• DIRECTIONS FOR THIS TASK: Should a picture appear anywhere in the data, omit it and copy everything else exactly.

※ ※ ※

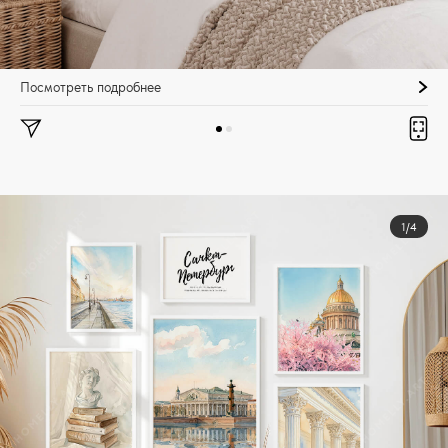
Посмотреть подробнее
1/4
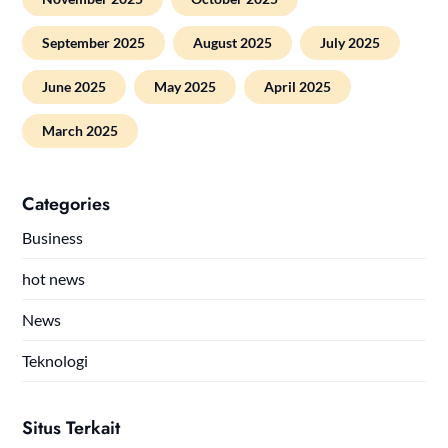
September 2025
August 2025
July 2025
June 2025
May 2025
April 2025
March 2025
Categories
Business
hot news
News
Teknologi
Situs Terkait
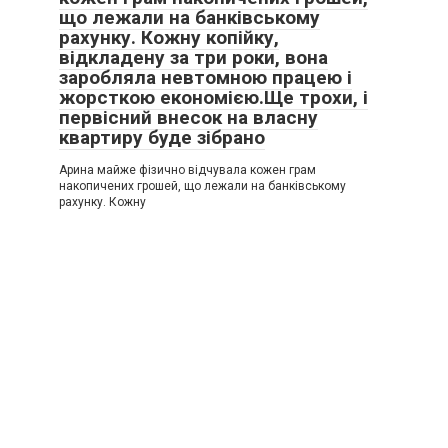
що лежали на банківському
рахунку. Кожну копійку,
відкладену за три роки, вона
заробляла невтомною працею і
жорсткою економією.Ще трохи, і
первісний внесок на власну
квартиру буде зібрано
Арина майже фізично відчувала кожен грам
накопичених грошей, що лежали на банківському
рахунку. Кожну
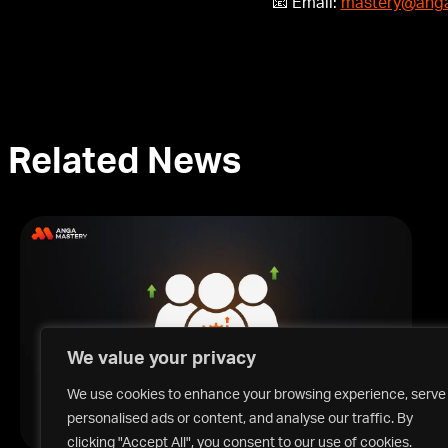
📧 Email:
mastery@anga
Related News
We value your privacy
We use cookies to enhance your browsing experience, serve
personalised ads or content, and analyse our traffic. By
clicking "Accept All", you consent to our use of cookies.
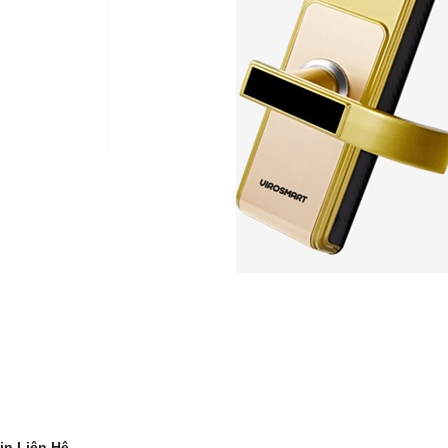
in Liên Hệ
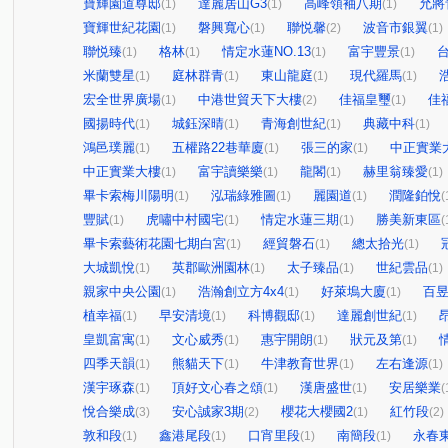
寶輝園道尊邸
達麗居山G3
高峰領袖八期
允將
(1)
(1)
(1)
寶輝世紀花園
磐興寬心
聯悦馨
波音市銀翼
(1)
(1)
(2)
(1)
聯悦臻
格林
情定水蓮NO.13
富宇豐景
(1)
(1)
(1)
(1)
米蘭雙星
庭林群青
東山龍庭
現代羅馬
(1)
(1)
(1)
(1)
宏全世界廣場
中港世貿天下大樓
佳福皇璽
佳
(1)
(2)
(1)
國揚時代
城鈺深晴
青海創世紀
典藏中科
(1)
(1)
(1)
(1)
鴻邑璞麗
五權路22巷華廈
張三的家
中正實業
(1)
(1)
(1)
中正實業大樓
富宇讀樂樂
龍閣
赫里翁臻愛
(1)
(1)
(1)
(1)
畢卡索梅川陽明
泓瑞綠雅圖
麗園道
潤隆鉑悅
(1)
(1)
(1)
(
豐賦
虎嘯中村國宅
情定水蓮三期
勝美新東區
(1)
(1)
(1)
(
畢卡索藝術花園七期白宮
經貿磐石
總太拾光
(1)
(1)
(1)
大城凱悅
英郡歐洲園林
太子臻品
世紀雲品
(1)
(1)
(1)
(1)
親家中央公園
浩瀚創立方4x4
好萊塢大廈
百
(1)
(1)
(1)
植幸福
早安清境
科博觀邸
達麗創世紀
(1)
(1)
(1)
(1)
皇凱富寓
文心威秀
惠宇開朗
狀元及第
(1)
(1)
(1)
(1)
四季天韻
熊貓天下
牛津教育世界
左右逢源
(1)
(1)
(1)
(1)
漢宇琢森
頂好文心春之頌
漢唐盛世
安居樂業
(1)
(1)
(1)
(
悅合樂成
安心誠家3期
櫻花大櫻國2
紅竹段
(3)
(2)
(1)
(2)
敦和段
鑫港尾段
口宵里段
南簡段
永春
(1)
(1)
(1)
(1)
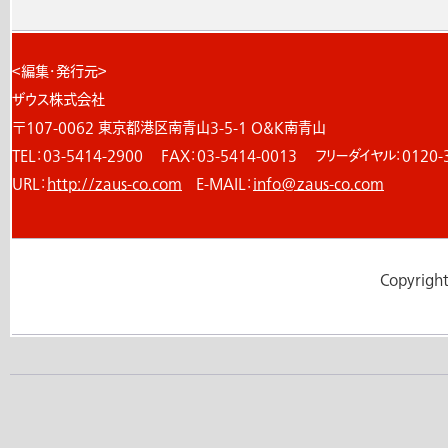
＜編集・発行元＞
ザウス株式会社
〒107-0062 東京都港区南青山3-5-1 O&K南青山
TEL：03-5414-2900 FAX：03-5414-0013 フリーダイヤル：0120-3
URL：
http://zaus-co.com
E-MAIL：
info@zaus-co.com
Copyright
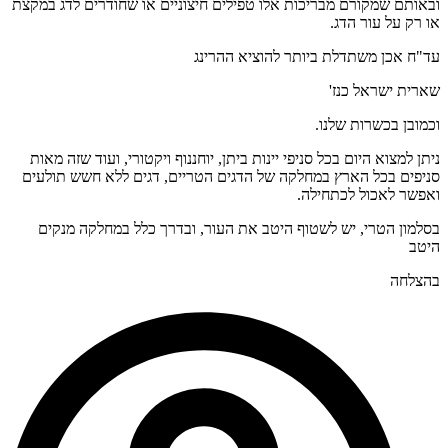
ובאותם שמקורם מבריכות אלו טפילים חיצוניים או שחודרים לדג במקצת
או רק על עור הדג.
עד"ח אכן משתדלת ביותר להוציא ההרינג
שארית ישראל כנז'
וכמובן בכשרות שלנו.
ניתן למצוא היום בכל סניפי יינות ביתן, יוחננוף ויקטורי, ועוד שזה מאות
סניפים בכל הארץ במחלקה של הדגים הטריים, דגים ללא חשש תולעים
ואפשר לאכול לכתחילה.
בסלמון הטרי, יש לשטוף היטב את העור, ובדרך כלל במחלקה מנקים
היטב
בהצלחה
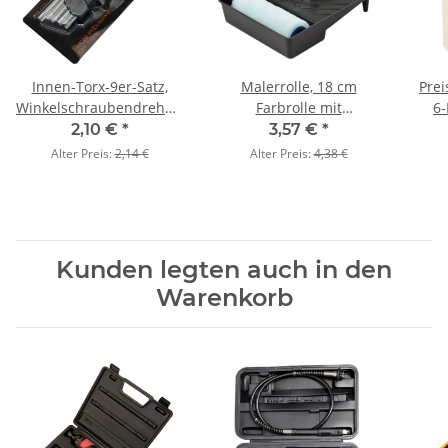
Innen-Torx-9er-Satz,
Malerrolle, 18 cm
Prei
Winkelschraubendreher-
Farbrolle mit
6-
Satz T10–T50 Small
Farbwanne, Malerset
2,10 €
*
3,57 €
*
Alter Preis:
2,14 €
Alter Preis:
4,38 €
Kunden legten auch in den
Warenkorb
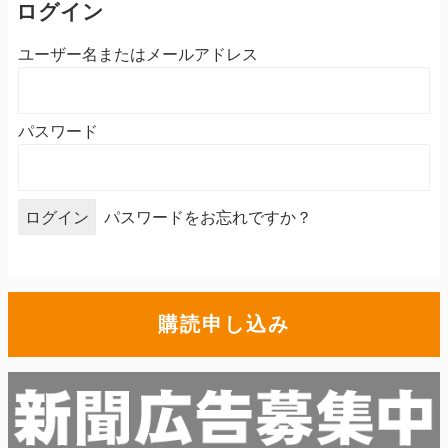
ログイン
ユーザー名またはメールアドレス
パスワード
パスワードをお忘れですか？
購読申し込み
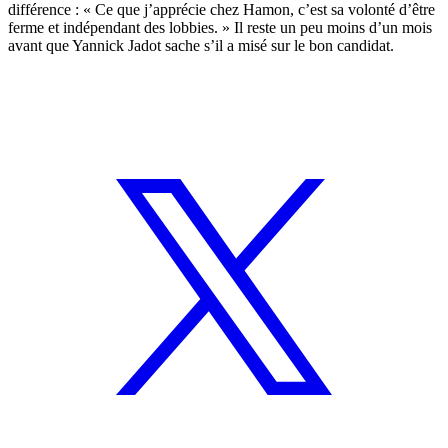
différence : « Ce que j’apprécie chez Hamon, c’est sa volonté d’être
ferme et indépendant des lobbies. » Il reste un peu moins d’un mois
avant que Yannick Jadot sache s’il a misé sur le bon candidat.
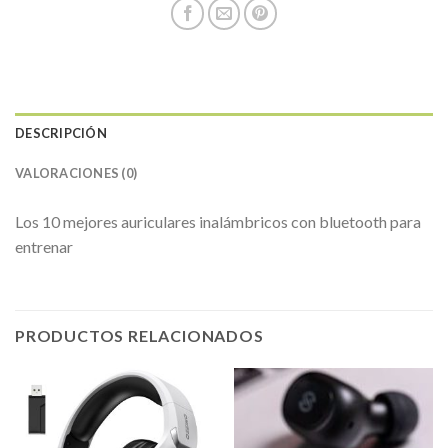
DESCRIPCIÓN
VALORACIONES (0)
Los 10 mejores auriculares inalámbricos con bluetooth para
entrenar
PRODUCTOS RELACIONADOS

※ ※ ※

• RESPONSE AREA:
Посмотреть подробнее
1/4
September 2025
August 2025
July 2025
June 2025
May 2025
April 2025
March 2025
Categories
Business
hot news
News
Teknologi
Situs Terkait
що лежали на банківському
рахунку. Кожну копійку,
відкладену за три роки, вона
заробляла невтомною працею і
жорсткою економією.Ще трохи, і
первісний внесок на власну
квартиру буде зібрано
Арина майже фізично відчувала кожен грам
накопичених грошей, що лежали на банківському
рахунку. Кожну
📧 Email:
mastery@anga
Related News
We value your privacy
We use cookies to enhance your browsing experience, serve
personalised ads or content, and analyse our traffic. By
clicking "Accept All", you consent to our use of cookies.
in Liên Hệ
寶輝園道尊邸
達麗居山G3
高峰領袖八期
允將
(1)
(1)
(1)
寶輝世紀花園
磐興寬心
聯悦馨
波音市銀翼
(1)
(1)
(2)
(1)
聯悦臻
格林
情定水蓮NO.13
富宇豐景
(1)
(1)
(1)
(1)
米蘭雙星
庭林群青
東山龍庭
現代羅馬
(1)
(1)
(1)
(1)
宏全世界廣場
中港世貿天下大樓
佳福皇璽
佳
(1)
(2)
(1)
國揚時代
城鈺深晴
青海創世紀
典藏中科
(1)
(1)
(1)
(1)
鴻邑璞麗
五權路22巷華廈
張三的家
中正實業
(1)
(1)
(1)
中正實業大樓
富宇讀樂樂
龍閣
赫里翁臻愛
(1)
(1)
(1)
(1)
畢卡索梅川陽明
泓瑞綠雅圖
麗園道
潤隆鉑悅
(1)
(1)
(1)
(
豐賦
虎嘯中村國宅
情定水蓮三期
勝美新東區
(1)
(1)
(1)
(
畢卡索藝術花園七期白宮
經貿磐石
總太拾光
(1)
(1)
(1)
大城凱悅
英郡歐洲園林
太子臻品
世紀雲品
(1)
(1)
(1)
(1)
親家中央公園
浩瀚創立方4x4
好萊塢大廈
百
(1)
(1)
(1)
植幸福
早安清境
科博觀邸
達麗創世紀
(1)
(1)
(1)
(1)
皇凱富寓
文心威秀
惠宇開朗
狀元及第
(1)
(1)
(1)
(1)
四季天韻
熊貓天下
牛津教育世界
左右逢源
(1)
(1)
(1)
(1)
漢宇琢森
頂好文心春之頌
漢唐盛世
安居樂業
(1)
(1)
(1)
(
悅合樂成
安心誠家3期
櫻花大櫻國2
紅竹段
(3)
(2)
(1)
(2)
敦和段
鑫港尾段
口宵里段
南簡段
永春
(1)
(1)
(1)
(1)
＜編集・発行元＞
ザウス株式会社
〒107-0062 東京都港区南青山3-5-1 O&K南青山
TEL：03-5414-2900 FAX：03-5414-0013 フリーダイヤル：0120-3
URL：
http://zaus-co.com
E-MAIL：
info@zaus-co.com
Copyright
ובאותם שמקורם מבריכות אלו טפילים חיצוניים או שחודרים לדג במקצת
או רק על עור הדג.
עד"ח אכן משתדלת ביותר להוציא ההרינג
שארית ישראל כנז'
וכמובן בכשרות שלנו.
ניתן למצוא היום בכל סניפי יינות ביתן, יוחננוף ויקטורי, ועוד שזה מאות
סניפים בכל הארץ במחלקה של הדגים הטריים, דגים ללא חשש תולעים
ואפשר לאכול לכתחילה.
בסלמון הטרי, יש לשטוף היטב את העור, ובדרך כלל במחלקה מנקים
היטב
בהצלחה
Innen-Torx-9er-Satz,
Malerrolle, 18 cm
Prei
Winkelschraubendreher-
Farbrolle mit
6-
Satz T10–T50 Small
Farbwanne, Malerset
2,10 €
*
3,57 €
*
Alter Preis:
2,14 €
Alter Preis:
4,38 €
Kunden legten auch in den
Warenkorb
ログイン
ユーザー名またはメールアドレス
パスワード
パスワードをお忘れですか？
購読申し込み
différence : « Ce que j’apprécie chez Hamon, c’est sa volonté d’être
ferme et indépendant des lobbies. » Il reste un peu moins d’un mois
avant que Yannick Jadot sache s’il a misé sur le bon candidat.
DESCRIPCIÓN
VALORACIONES (0)
Los 10 mejores auriculares inalámbricos con bluetooth para
entrenar
PRODUCTOS RELACIONADOS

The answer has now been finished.